PLV 0.00% 1.2¢ pluton resources limited

the story so far, page-18

  1. 399 Posts.
    Hi Pelm,

    I have the same thinking as dreadnought. There are a range of creditors that have priority ranking and this was a dispute aimed at resolving the ranking so that PLV could move forward. There was a general security deed between PLV/WEG and Cockatoo mining which had first priority. Below that was a deed of cross security which:

    "The security interests and charge to be granted by each joint venturer under the Deed of Cross Security will take priority over all other mortgages, pledges, liens, charges or other forms of security interests, except the existing security created under the general security deeds…."

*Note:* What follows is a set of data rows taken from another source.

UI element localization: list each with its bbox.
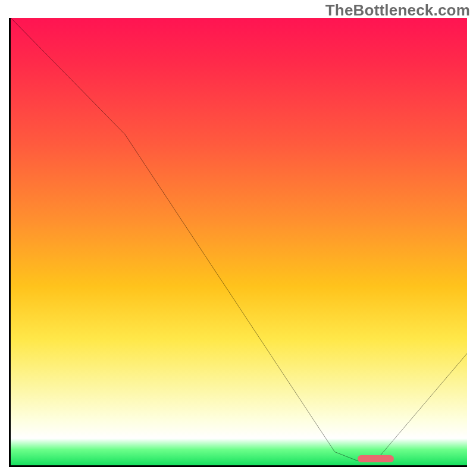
chart-frame: TheBottleneck.com <box>0 0 476 476</box>
optimal-marker <box>358 455 394 462</box>
bottleneck-curve <box>11 18 467 465</box>
plot-area <box>9 18 467 467</box>
curve-path <box>11 18 467 461</box>
watermark-text: TheBottleneck.com <box>325 1 470 20</box>
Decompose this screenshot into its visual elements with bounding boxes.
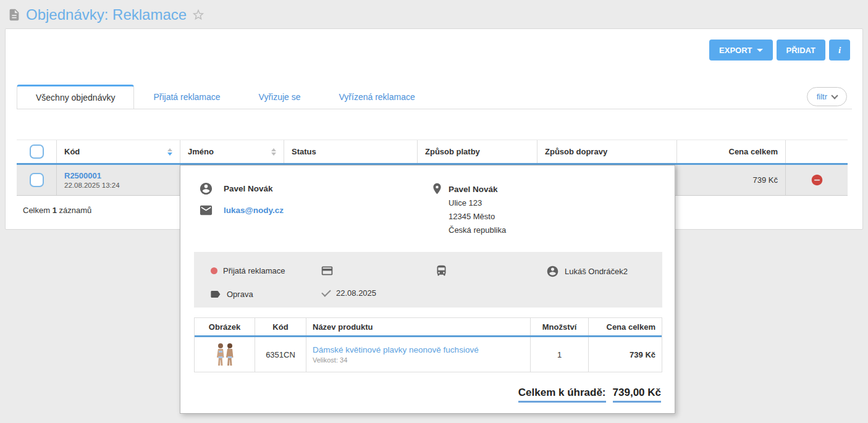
bus-icon	[435, 264, 448, 277]
item-code: 6351CN	[255, 337, 306, 372]
orders-table-header: Kód Jméno Status Způsob platby Způsob do…	[17, 140, 848, 165]
complaint-date: 22.08.2025	[322, 288, 376, 298]
product-image[interactable]	[211, 341, 239, 367]
customer-name-row: Pavel Novák	[199, 182, 273, 196]
chevron-down-icon	[831, 92, 838, 99]
address-street: Ulice 123	[449, 196, 506, 210]
filter-button-label: filtr	[817, 92, 827, 101]
select-all-checkbox[interactable]	[30, 144, 44, 159]
address-country: Česká republika	[449, 224, 506, 237]
info-icon: i	[838, 45, 841, 56]
items-table-header: Obrázek Kód Název produktu Množství Cena…	[195, 318, 662, 337]
product-name-link[interactable]: Dámské květinové plavky neonově fuchsiov…	[313, 345, 479, 354]
check-icon	[321, 287, 331, 297]
items-header-qty: Množství	[530, 318, 588, 335]
sort-icon[interactable]	[167, 148, 172, 156]
add-button[interactable]: PŘIDAT	[777, 40, 825, 61]
grand-total: Celkem k úhradě: 739,00 Kč	[518, 387, 661, 403]
customer-email-row: lukas@nody.cz	[199, 203, 284, 217]
order-status-box: Přijatá reklamace Lukáš Ondráček2 Oprava	[194, 252, 662, 308]
column-header-status: Status	[284, 140, 417, 163]
column-header-name[interactable]: Jméno	[180, 140, 284, 163]
order-detail-popup: Pavel Novák lukas@nody.cz Pavel Novák Ul…	[180, 165, 675, 414]
product-variant: Velikost: 34	[313, 356, 479, 364]
payment-method	[321, 264, 334, 277]
item-qty: 1	[530, 337, 588, 372]
tab-bar: Všechny objednávky Přijatá reklamace Vyř…	[17, 84, 852, 109]
item-price: 739 Kč	[630, 350, 655, 359]
items-table: Obrázek Kód Název produktu Množství Cena…	[194, 317, 662, 372]
document-icon	[7, 7, 21, 23]
address-name: Pavel Novák	[449, 183, 506, 196]
filter-button[interactable]: filtr	[807, 87, 847, 106]
page: { "page": { "title": "Objednávky: Reklam…	[0, 0, 868, 423]
items-header-code: Kód	[255, 318, 306, 335]
item-row: 6351CN Dámské květinové plavky neonově f…	[195, 337, 662, 372]
page-title: Objednávky: Reklamace	[26, 6, 187, 23]
info-button[interactable]: i	[829, 40, 850, 61]
tab-received-complaint[interactable]: Přijatá reklamace	[134, 85, 239, 109]
customer-name: Pavel Novák	[224, 184, 273, 193]
order-status: Přijatá reklamace	[211, 266, 285, 275]
remove-icon[interactable]	[811, 174, 824, 186]
tag-icon	[209, 288, 221, 300]
toolbar: EXPORT PŘIDAT i	[709, 40, 850, 61]
column-header-shipping: Způsob dopravy	[537, 140, 676, 163]
page-header: Objednávky: Reklamace	[7, 6, 205, 23]
status-dot-icon	[211, 267, 217, 274]
records-count: Celkem 1 záznamů	[23, 206, 91, 215]
tab-resolved-complaint[interactable]: Vyřízená reklamace	[320, 85, 434, 109]
items-header-image: Obrázek	[195, 318, 255, 335]
address-city: 12345 Město	[449, 210, 506, 224]
order-code-link[interactable]: R2500001	[64, 171, 120, 180]
tab-in-progress[interactable]: Vyřizuje se	[240, 85, 320, 109]
column-header-total: Cena celkem	[676, 140, 785, 163]
complaint-type: Oprava	[209, 288, 253, 300]
order-datetime: 22.08.2025 13:24	[64, 182, 120, 189]
sort-icon[interactable]	[271, 148, 276, 156]
items-header-name: Název produktu	[306, 318, 530, 335]
caret-down-icon	[757, 49, 763, 52]
credit-card-icon	[321, 264, 334, 277]
tab-all-orders[interactable]: Všechny objednávky	[17, 85, 134, 109]
cell-total: 739 Kč	[676, 165, 785, 195]
items-header-price: Cena celkem	[588, 318, 662, 335]
customer-email-link[interactable]: lukas@nody.cz	[224, 206, 284, 215]
delivery-address: Pavel Novák Ulice 123 12345 Město Česká …	[449, 183, 506, 237]
grand-total-value: 739,00 Kč	[613, 387, 661, 403]
person-icon	[199, 182, 213, 196]
favorite-star-icon[interactable]	[192, 8, 205, 22]
column-header-code[interactable]: Kód	[56, 140, 180, 163]
export-button[interactable]: EXPORT	[709, 40, 772, 61]
export-button-label: EXPORT	[719, 46, 752, 55]
shipping-method	[435, 264, 448, 277]
column-header-actions	[785, 140, 848, 163]
mail-icon	[199, 203, 213, 217]
grand-total-label: Celkem k úhradě:	[518, 387, 606, 403]
column-header-payment: Způsob platby	[417, 140, 537, 163]
add-button-label: PŘIDAT	[786, 46, 815, 55]
assignee: Lukáš Ondráček2	[546, 265, 628, 278]
row-checkbox[interactable]	[30, 173, 44, 187]
location-pin-icon	[431, 182, 444, 195]
person-icon	[546, 265, 559, 278]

    Letter of credit holders also have a security ranking (lower imo). The deed of cross security has the following purpose:

    "The Deed of Cross Security becomes enforceable if a joint venturer fails to pay any cash calls or other monies due under the Joint Venture Agreement or the Deed of Cross Security and such failure to pay continues for a period of 14 days. Upon such an event occurring in respect of a joint venturer, the other joint venturer is entitled to exercise certain powers under the Deed of Cross Security to enforce the security interest and charge granted by the defaulting party, including the power to sell, transfer or otherwise dispose all or any part of the defaulting party’s JV Interest…"

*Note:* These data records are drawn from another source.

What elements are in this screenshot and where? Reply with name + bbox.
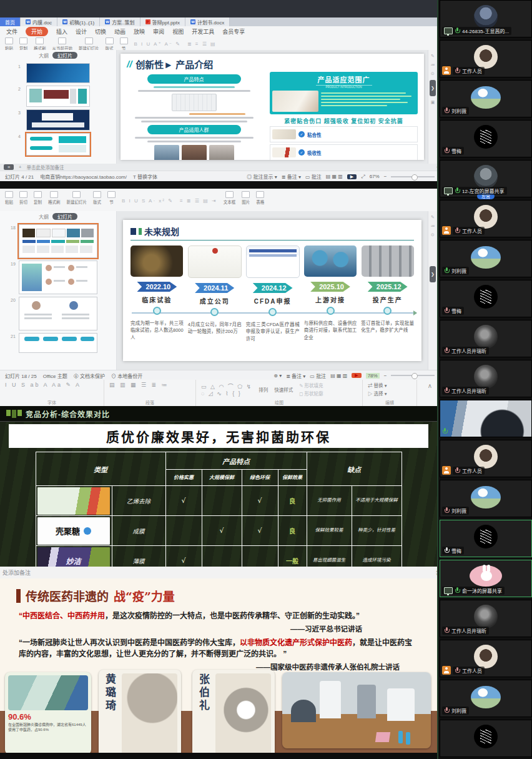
- participant-tile[interactable]: 工作人员井瑞昕: [440, 600, 532, 637]
- slideshow-play-button[interactable]: ▶: [352, 373, 361, 378]
- ribbon-tab-dev[interactable]: 开发工具: [192, 27, 214, 36]
- section-button[interactable]: 节: [120, 37, 128, 51]
- new-slide-button[interactable]: 新建幻灯片: [79, 37, 99, 51]
- ribbon-tab-review[interactable]: 审阅: [153, 27, 164, 36]
- ribbon-tab-member[interactable]: 会员专享: [222, 27, 245, 36]
- pane-tab-slides[interactable]: 幻灯片: [52, 52, 77, 59]
- backup-indicator[interactable]: ⊙ 本地备份开: [111, 372, 142, 379]
- participant-tile[interactable]: 工作人员: [440, 200, 532, 237]
- textbox-button[interactable]: 文本框: [224, 191, 236, 205]
- replace-button[interactable]: ⇄ 替换 ▾: [368, 382, 411, 389]
- insert-button[interactable]: ⊕ ▾: [273, 373, 282, 379]
- slide-thumbnail-18-selected[interactable]: 18: [19, 224, 97, 258]
- font-tool-icons[interactable]: I U S ab A Aa ✎ A: [5, 382, 99, 388]
- shape-gallery[interactable]: ▭ △ ◠ ⌒ ⬠ ↯◌ ◿ ∿ ⌇ { }: [201, 382, 252, 397]
- participant-tile[interactable]: 刘利薇: [440, 80, 532, 117]
- tab-doc-5[interactable]: W计划书.docx: [185, 17, 230, 26]
- annotation-button[interactable]: ▭ 批注: [310, 372, 326, 379]
- tab-doc-2[interactable]: W初稿(1)..(1): [57, 17, 100, 26]
- pane-tab-outline[interactable]: 大纲: [39, 52, 49, 59]
- participant-tile[interactable]: 刘利薇: [440, 680, 532, 717]
- view-mode-icons[interactable]: ▤ ▦ ▥: [326, 174, 343, 179]
- new-slide-button[interactable]: 新建幻灯片: [67, 191, 87, 205]
- ribbon-tab-view[interactable]: 视图: [172, 27, 184, 36]
- ribbon-tab-transition[interactable]: 切换: [95, 27, 106, 36]
- quick-styles-button[interactable]: 快速样式: [274, 386, 293, 393]
- ribbon-tab-insert[interactable]: 插入: [56, 27, 67, 36]
- slide-thumbnail-3[interactable]: 3: [26, 109, 90, 131]
- tool-icon[interactable]: ▣: [431, 100, 435, 105]
- tab-ppt-active[interactable]: P答辩ppt.pptx: [140, 17, 185, 26]
- tool-icon[interactable]: ≔: [431, 224, 435, 229]
- participant-tile[interactable]: 工作人员: [440, 440, 532, 477]
- arrange-button[interactable]: 排列: [259, 386, 268, 393]
- fit-window-button[interactable]: ⤢: [361, 174, 365, 180]
- section-button[interactable]: 节: [107, 191, 116, 205]
- pane-collapse-handle[interactable]: ❯: [430, 80, 436, 96]
- layout-button[interactable]: 版式: [93, 191, 101, 205]
- ribbon-tab-animation[interactable]: 动画: [114, 27, 126, 36]
- participant-tile[interactable]: 雪梅: [440, 280, 532, 317]
- comments-toggle[interactable]: ◎ 批注显示 ▾: [247, 173, 277, 180]
- table-button[interactable]: 表格: [256, 191, 264, 205]
- slide-thumbnail-4-selected[interactable]: 4: [26, 133, 90, 156]
- shape-fill-button[interactable]: ✎ 形状填充: [299, 382, 323, 389]
- tool-icon[interactable]: ⊙: [431, 232, 435, 237]
- participant-tile[interactable]: 工作人员: [440, 640, 532, 677]
- participant-tile[interactable]: 工作人员井瑞昕: [440, 360, 532, 397]
- pane-tab-outline[interactable]: 大纲: [39, 213, 49, 220]
- notes-partial-text[interactable]: 处添加备注: [2, 568, 31, 577]
- paste-button[interactable]: 粘贴: [5, 37, 13, 51]
- participant-tile[interactable]: 刘利薇: [440, 480, 532, 517]
- copy-button[interactable]: 复制: [19, 37, 27, 51]
- notes-placeholder[interactable]: 单击此处添加备注: [26, 164, 64, 171]
- tool-icon[interactable]: ✎: [431, 215, 435, 220]
- slideshow-play-button[interactable]: ▶: [347, 174, 357, 179]
- participant-tile-live-video[interactable]: [440, 400, 532, 437]
- ribbon-tab-slideshow[interactable]: 放映: [134, 27, 145, 36]
- notes-button[interactable]: ≣ 备注 ▾: [282, 173, 301, 180]
- shape-outline-button[interactable]: ◻ 形状轮廓: [299, 390, 323, 397]
- cut-button[interactable]: 剪切: [19, 191, 27, 205]
- zoom-out-button[interactable]: −: [384, 174, 387, 179]
- view-mode-icons[interactable]: ▤ ▦ ▥: [330, 373, 347, 379]
- zoom-out-button[interactable]: −: [384, 373, 387, 379]
- new-slide-plus[interactable]: +: [19, 164, 21, 170]
- replace-font-button[interactable]: T 替换字体: [133, 173, 157, 180]
- slide-thumbnail-20[interactable]: 20: [19, 297, 97, 330]
- tool-icon[interactable]: ≔: [431, 62, 435, 67]
- paste-button[interactable]: 粘贴: [5, 191, 13, 205]
- tool-icon[interactable]: ✎: [431, 54, 435, 59]
- participant-tile[interactable]: 雪梅: [440, 120, 532, 157]
- zoom-slider[interactable]: [391, 375, 435, 376]
- ribbon-collapse-button[interactable]: ∧: [423, 380, 437, 406]
- participant-tile[interactable]: 刘利薇: [440, 240, 532, 277]
- slide-thumbnail-2[interactable]: 2: [26, 86, 90, 107]
- select-button[interactable]: ▷ 选择 ▾: [368, 390, 411, 397]
- participant-tile-active-speaker[interactable]: 雪梅: [440, 520, 532, 557]
- format-painter-button[interactable]: 格式刷: [34, 37, 46, 51]
- pane-tab-slides[interactable]: 幻灯片: [52, 213, 77, 220]
- play-from-current-button[interactable]: 从当前开始: [52, 37, 73, 51]
- annotation-button[interactable]: ▭ 批注: [305, 173, 322, 180]
- pane-collapse-handle[interactable]: ❯: [430, 266, 436, 282]
- notes-button[interactable]: ≣ 备注 ▾: [286, 372, 305, 379]
- tool-icon[interactable]: ⊙: [431, 71, 435, 76]
- tab-home[interactable]: 首页: [0, 17, 21, 26]
- slide-thumbnail-19[interactable]: 19: [19, 260, 97, 294]
- tab-doc-1[interactable]: W内膜.doc: [21, 17, 57, 26]
- participant-tile-screen-sharer[interactable]: 俞一沐的屏幕共享: [440, 560, 532, 597]
- participant-tile[interactable]: 左宫 12-左宫的屏幕共享: [440, 160, 532, 197]
- paragraph-tool-icons[interactable]: ▤ ▥ ▦ ☰ ≣ ≔: [109, 382, 190, 388]
- participant-tile[interactable]: 工作人员: [440, 40, 532, 77]
- format-painter-button[interactable]: 格式刷: [48, 191, 61, 205]
- protect-indicator[interactable]: 🛈 文档未保护: [74, 372, 105, 379]
- ribbon-tab-file[interactable]: 文件: [6, 27, 17, 36]
- participant-tile[interactable]: 44-26835-王显茜的...: [440, 0, 532, 37]
- zoom-slider[interactable]: [391, 176, 435, 177]
- tab-doc-3[interactable]: W方案..策划: [100, 17, 140, 26]
- participant-tile[interactable]: 工作人员井瑞昕: [440, 320, 532, 357]
- copy-button[interactable]: 复制: [34, 191, 42, 205]
- slide-thumbnail-1[interactable]: 1: [26, 63, 90, 83]
- participant-tile[interactable]: [440, 720, 532, 757]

    So briefly a plausible scenario is that WEG failed to meet a cash call, so PLV invokes its right to take 100% of Cockatoo and proceeds to sell WEG's half (doesn’t have to be half) to a party that will make the cash call. WEG jumps up and down, sending legal letters yada yada yada. Mr and Mrs Nice rightfully say we are happy to front up the $$ as long as WEG renounces their legal claims and we acquire the same ranking position that WEG themselves had. Stalemate. PLV can't move forward because WEG is playing hard ball and sure as hell doesn’t want to go backwards. Someone has to do something radical as everyone's patience is being tested. That was the first release yesterday.

    In a prior post my position was that WEG wanted out. That was her positioning in introducing SS&T by arranging a complete buy out of her stake. I suspect an offer was on the table for WEG this time also. but probably required her to accept a loss. Her removal from the board is huge and suggests she has signed on the dotted line. That was the second release yesterday, stemming from pressure applied via the actions of the first release.

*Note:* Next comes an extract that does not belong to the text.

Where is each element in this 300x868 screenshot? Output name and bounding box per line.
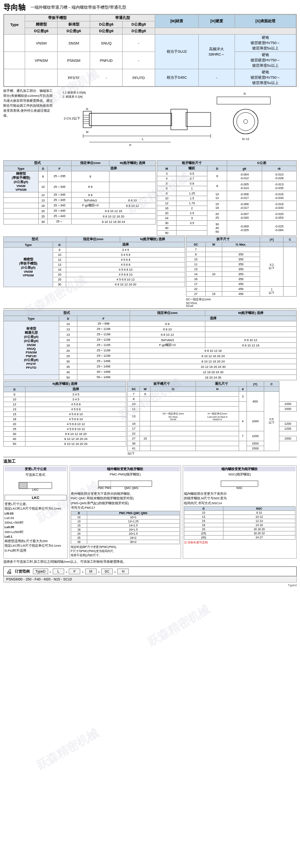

    Two excellent releases yesterday that will clear the way forward. That's my reading of it. Below is the source of the quoted sections I provided above.

    Cheers
    Bleasby

    Pg 25 – 2012 Oct 29 AGM Report
    Deed of Cross Security
    The Deed of Cross Security secures each joint venturer’s obligations to pay its indebtedness in respect of called sums and other moneys due but unpaid which the grantor is at any time liable to pay to or for the account of the manager or any other joint venturer under the Joint Venture Agreement or the Deed of Cross Security. Subject to Shareholders approving Resolution 8, each joint venturer will:

    (i) grant security interests to the other joint venturer and the manager (jointly and severally) in its rights and interest in personal property; and

    (ii) charge to the other joint venturer and the manager (jointly and severally), its rights and interest in non-personal property,

    in respect of the Joint Venture, including its percentage share of the tenements and all other Joint Venture property and its percentage share of the products produced by the Joint Venture. The security interests and charge to be granted by each joint venturer under the Deed of Cross Security will take priority over all other mortgages, pledges, liens, charges or other forms of security interests, except the existing security created under the general security deeds between Pluton and Cockatoo Mining Pty Ltd and between WEG (if required) to be entered into on or about the same time as the Deed of Cross Security and any other ‘permitted security’, as defined in the Deed of Cross Security.

    The Deed of Cross Security becomes enforceable if a joint venturer fails to pay any cash calls or other monies due under the Joint Venture Agreement or the Deed of Cross Security and such failure to pay continues for a period of 14 days. Upon such an event occurring in respect of a joint venturer, the other joint venturer is entitled to exercise certain powers under the Deed of Cross Security to enforce the security interest and charge granted by the defaulting party, including the power to sell, transfer or otherwise dispose all or any part of the defaulting party’s JV Interest, and use and apply any moneys realised from the exercise of such power to remedy the default.